Many women find that their dreams change when pregnant. Dreams can become more intense and vivid, and some women experience an increase in nightmares and dreams that involve anxiety. One possible reason: Pregnancy causes a change in hormone levels, which in turn affects sleep rhythms, leading to new dream patterns. Learn how pregnancy can affect your dreams and how to deal with these changes.
Women tend to have more dreams when pregnant. In addition to more vivid dreams, many women report having better dream recall. The content of their dreams can change as well. Many women report dreaming about water, fertility, body changes, going into labor, and their future baby. Some of these dreams may manifest themselves as nightmares or fearful dreams related to the baby.
Fluctuating hormones are responsible for more intense and frequent dreams. Pregnant women also tend to become more fatigued and sleep more often, which could explain why they experience an increase dreams overall.
Additionally, greater dream recall is related to a change in sleep rhythms. Pregnant women tend to wake up more often during the night from disturbances such as the baby moving inside the womb or the need to use the bathroom. These awakenings may occur in the middle of a dream cycle, which leads to stronger dream memory.
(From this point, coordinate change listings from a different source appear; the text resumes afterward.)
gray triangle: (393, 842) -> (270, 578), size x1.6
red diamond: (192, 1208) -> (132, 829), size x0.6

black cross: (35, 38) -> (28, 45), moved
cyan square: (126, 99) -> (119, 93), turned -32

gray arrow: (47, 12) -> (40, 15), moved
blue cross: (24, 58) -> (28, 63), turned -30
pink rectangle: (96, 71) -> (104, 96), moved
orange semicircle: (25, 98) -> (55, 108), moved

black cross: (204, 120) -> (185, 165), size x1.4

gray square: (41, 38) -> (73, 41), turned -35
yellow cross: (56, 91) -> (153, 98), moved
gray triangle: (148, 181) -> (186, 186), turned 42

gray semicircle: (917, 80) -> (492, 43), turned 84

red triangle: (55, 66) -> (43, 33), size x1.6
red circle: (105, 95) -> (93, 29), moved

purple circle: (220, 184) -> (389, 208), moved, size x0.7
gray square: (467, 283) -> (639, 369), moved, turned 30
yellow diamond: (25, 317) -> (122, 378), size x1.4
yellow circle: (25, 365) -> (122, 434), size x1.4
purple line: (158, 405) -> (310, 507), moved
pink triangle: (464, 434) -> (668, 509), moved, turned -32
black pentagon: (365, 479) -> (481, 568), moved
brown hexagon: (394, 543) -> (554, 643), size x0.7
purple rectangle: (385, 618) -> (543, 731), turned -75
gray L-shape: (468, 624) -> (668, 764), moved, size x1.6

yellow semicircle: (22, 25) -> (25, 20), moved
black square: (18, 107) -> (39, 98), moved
Finally, pregnant women may spend time thinking about their baby, giving birth, and their new life with a child. It’s normal for these thoughts, fantasies, and fears to play out in dreams and sometimes nightmares.
Dreaming during pregnancy can be a healthy way of working out your hopes and anxieties. In fact, women who have more nightmares about labor during their pregnancy actually go on to have shorter and easier deliveries.
Still, unpleasant dreams, especially vivid ones that occur during pregnancy, can be disconcerting. You may be able to reduce their frequency by talking with your doctor about any anxieties regarding pregnancy, labor, or motherhood. Follow common sleep tips for pregnant women, such as avoiding too much liquid before bed, and practice relaxation techniques to prepare for bedtime. And rest assured that there is no research suggesting scary dreams during pregnancy have any influence on the health of your new baby.